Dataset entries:
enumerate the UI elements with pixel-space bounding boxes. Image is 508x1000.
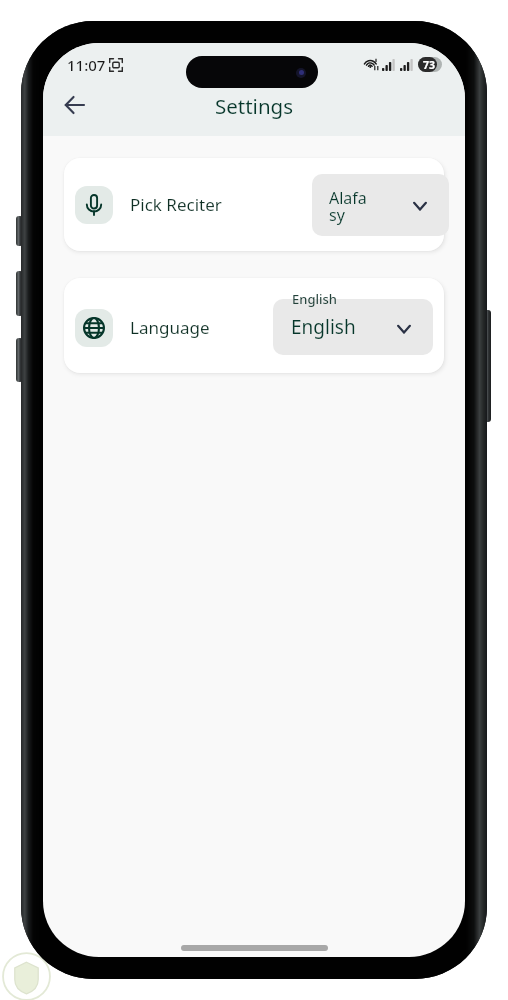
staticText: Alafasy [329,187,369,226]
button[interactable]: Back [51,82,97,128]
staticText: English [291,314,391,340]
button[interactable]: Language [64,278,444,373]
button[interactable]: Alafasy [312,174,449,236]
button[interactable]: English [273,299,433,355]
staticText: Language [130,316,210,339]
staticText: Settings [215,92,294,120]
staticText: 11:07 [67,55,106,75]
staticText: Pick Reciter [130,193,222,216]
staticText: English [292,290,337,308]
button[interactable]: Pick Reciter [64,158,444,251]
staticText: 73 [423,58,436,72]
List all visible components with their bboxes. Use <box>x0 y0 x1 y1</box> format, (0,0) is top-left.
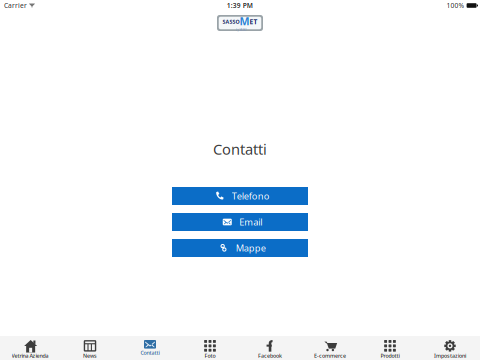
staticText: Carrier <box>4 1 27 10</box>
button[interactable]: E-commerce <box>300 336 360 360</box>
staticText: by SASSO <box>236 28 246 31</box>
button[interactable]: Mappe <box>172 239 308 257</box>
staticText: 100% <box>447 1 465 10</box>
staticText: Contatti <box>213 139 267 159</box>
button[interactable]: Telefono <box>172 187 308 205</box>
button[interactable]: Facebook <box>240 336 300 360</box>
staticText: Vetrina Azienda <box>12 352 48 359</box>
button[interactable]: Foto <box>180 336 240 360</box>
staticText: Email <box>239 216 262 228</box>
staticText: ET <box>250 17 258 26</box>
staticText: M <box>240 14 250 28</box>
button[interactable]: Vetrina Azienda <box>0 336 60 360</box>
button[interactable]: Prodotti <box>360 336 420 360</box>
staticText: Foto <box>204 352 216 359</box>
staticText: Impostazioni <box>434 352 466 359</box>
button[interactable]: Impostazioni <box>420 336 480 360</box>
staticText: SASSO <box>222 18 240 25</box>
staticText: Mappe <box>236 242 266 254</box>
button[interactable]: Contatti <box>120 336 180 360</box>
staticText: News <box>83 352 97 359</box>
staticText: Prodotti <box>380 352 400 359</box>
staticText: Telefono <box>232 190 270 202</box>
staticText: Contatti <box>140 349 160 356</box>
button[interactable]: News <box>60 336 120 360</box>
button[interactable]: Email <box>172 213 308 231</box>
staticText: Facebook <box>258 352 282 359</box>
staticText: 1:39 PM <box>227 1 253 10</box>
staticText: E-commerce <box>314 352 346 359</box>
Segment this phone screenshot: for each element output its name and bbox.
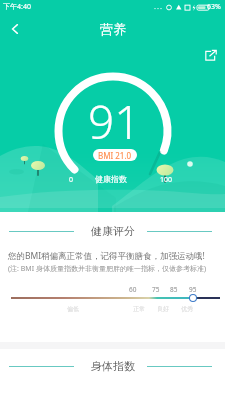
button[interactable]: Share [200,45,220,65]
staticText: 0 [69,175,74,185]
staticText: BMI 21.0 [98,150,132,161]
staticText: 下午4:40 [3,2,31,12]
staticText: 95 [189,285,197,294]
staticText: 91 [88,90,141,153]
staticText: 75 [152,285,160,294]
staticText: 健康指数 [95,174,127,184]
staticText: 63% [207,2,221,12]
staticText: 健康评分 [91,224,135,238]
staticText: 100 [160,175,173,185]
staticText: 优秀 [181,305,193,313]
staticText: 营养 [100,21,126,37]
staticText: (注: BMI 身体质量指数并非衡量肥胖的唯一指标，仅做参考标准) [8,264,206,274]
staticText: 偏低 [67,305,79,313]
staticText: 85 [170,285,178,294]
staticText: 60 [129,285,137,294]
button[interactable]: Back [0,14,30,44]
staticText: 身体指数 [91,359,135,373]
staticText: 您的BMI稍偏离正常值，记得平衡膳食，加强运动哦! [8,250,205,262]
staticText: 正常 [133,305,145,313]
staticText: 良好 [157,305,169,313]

• _What the task requires_
Output each record above exactly; omit the images.

• _Solution to this task_
enumerate the UI elements with pixel-space bounding boxes. Image is 508x1000.
staticText: Alafasy [329,187,369,226]
button[interactable]: Back [51,82,97,128]
staticText: English [291,314,391,340]
button[interactable]: Language [64,278,444,373]
button[interactable]: Alafasy [312,174,449,236]
button[interactable]: English [273,299,433,355]
staticText: Language [130,316,210,339]
staticText: Settings [215,92,294,120]
staticText: 11:07 [67,55,106,75]
staticText: Pick Reciter [130,193,222,216]
staticText: English [292,290,337,308]
button[interactable]: Pick Reciter [64,158,444,251]
staticText: 73 [423,58,436,72]
List all visible components with their bboxes. Use <box>x0 y0 x1 y1</box> format, (0,0) is top-left.
staticText: Carrier <box>4 1 27 10</box>
button[interactable]: E-commerce <box>300 336 360 360</box>
staticText: by SASSO <box>236 28 246 31</box>
button[interactable]: Mappe <box>172 239 308 257</box>
staticText: 100% <box>447 1 465 10</box>
staticText: Contatti <box>213 139 267 159</box>
button[interactable]: Telefono <box>172 187 308 205</box>
button[interactable]: Facebook <box>240 336 300 360</box>
staticText: Vetrina Azienda <box>12 352 48 359</box>
button[interactable]: Foto <box>180 336 240 360</box>
staticText: Email <box>239 216 262 228</box>
staticText: ET <box>250 17 258 26</box>
staticText: M <box>240 14 250 28</box>
button[interactable]: Vetrina Azienda <box>0 336 60 360</box>
button[interactable]: Prodotti <box>360 336 420 360</box>
staticText: Foto <box>204 352 216 359</box>
staticText: Impostazioni <box>434 352 466 359</box>
button[interactable]: Impostazioni <box>420 336 480 360</box>
staticText: SASSO <box>222 18 240 25</box>
staticText: Mappe <box>236 242 266 254</box>
button[interactable]: Contatti <box>120 336 180 360</box>
staticText: News <box>83 352 97 359</box>
staticText: Prodotti <box>380 352 400 359</box>
staticText: Telefono <box>232 190 270 202</box>
staticText: Contatti <box>140 349 160 356</box>
button[interactable]: News <box>60 336 120 360</box>
button[interactable]: Email <box>172 213 308 231</box>
staticText: Facebook <box>258 352 282 359</box>
staticText: 1:39 PM <box>227 1 253 10</box>
staticText: E-commerce <box>314 352 346 359</box>
Segment this phone screenshot: for each element output its name and bbox.
button[interactable]: Share [200,45,220,65]
staticText: 0 [69,175,74,185]
staticText: BMI 21.0 [98,150,132,161]
staticText: 下午4:40 [3,2,31,12]
staticText: 95 [189,285,197,294]
staticText: 91 [88,90,141,153]
staticText: 75 [152,285,160,294]
staticText: 健康指数 [95,174,127,184]
staticText: 63% [207,2,221,12]
staticText: 健康评分 [91,224,135,238]
staticText: 100 [160,175,173,185]
staticText: 优秀 [181,305,193,313]
staticText: 营养 [100,21,126,37]
staticText: (注: BMI 身体质量指数并非衡量肥胖的唯一指标，仅做参考标准) [8,264,206,274]
staticText: 偏低 [67,305,79,313]
staticText: 85 [170,285,178,294]
staticText: 60 [129,285,137,294]
button[interactable]: Back [0,14,30,44]
staticText: 身体指数 [91,359,135,373]
staticText: 您的BMI稍偏离正常值，记得平衡膳食，加强运动哦! [8,250,205,262]
staticText: 正常 [133,305,145,313]
staticText: 良好 [157,305,169,313]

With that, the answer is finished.